=== Source material ===

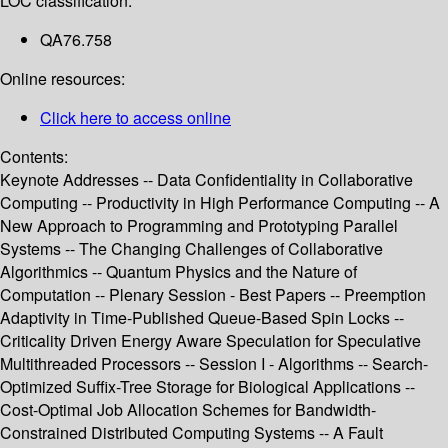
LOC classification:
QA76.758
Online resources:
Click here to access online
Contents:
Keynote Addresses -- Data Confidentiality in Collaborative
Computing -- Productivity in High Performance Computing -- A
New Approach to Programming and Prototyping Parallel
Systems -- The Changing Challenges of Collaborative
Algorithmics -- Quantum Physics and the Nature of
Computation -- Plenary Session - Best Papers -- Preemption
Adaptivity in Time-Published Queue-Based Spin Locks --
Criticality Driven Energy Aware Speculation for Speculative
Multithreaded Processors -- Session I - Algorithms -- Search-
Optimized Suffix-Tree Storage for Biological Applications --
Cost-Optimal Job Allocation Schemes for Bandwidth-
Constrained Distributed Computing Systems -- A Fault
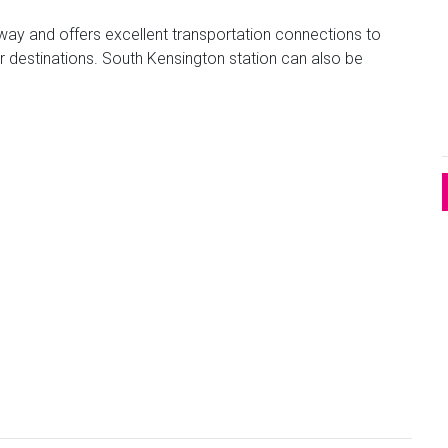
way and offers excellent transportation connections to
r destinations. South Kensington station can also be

===
=== Source material ===

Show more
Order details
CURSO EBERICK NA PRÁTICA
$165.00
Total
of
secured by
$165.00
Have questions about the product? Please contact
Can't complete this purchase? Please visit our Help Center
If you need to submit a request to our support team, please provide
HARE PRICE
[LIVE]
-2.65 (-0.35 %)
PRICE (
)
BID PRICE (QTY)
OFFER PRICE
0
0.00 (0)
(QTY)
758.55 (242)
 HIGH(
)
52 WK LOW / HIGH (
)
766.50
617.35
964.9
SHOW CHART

===

▸ What to do
Output exactly the lines above, beginning at the one with "Computation -- Plenary" and stopping after the one with "r destinations. South". Pictures are to be omitted.

▸ Reply
Computation -- Plenary Session - Best Papers -- Preemption
Adaptivity in Time-Published Queue-Based Spin Locks --
Criticality Driven Energy Aware Speculation for Speculative
Multithreaded Processors -- Session I - Algorithms -- Search-
Optimized Suffix-Tree Storage for Biological Applications --
Cost-Optimal Job Allocation Schemes for Bandwidth-
Constrained Distributed Computing Systems -- A Fault
way and offers excellent transportation connections to
r destinations. South Kensington station can also be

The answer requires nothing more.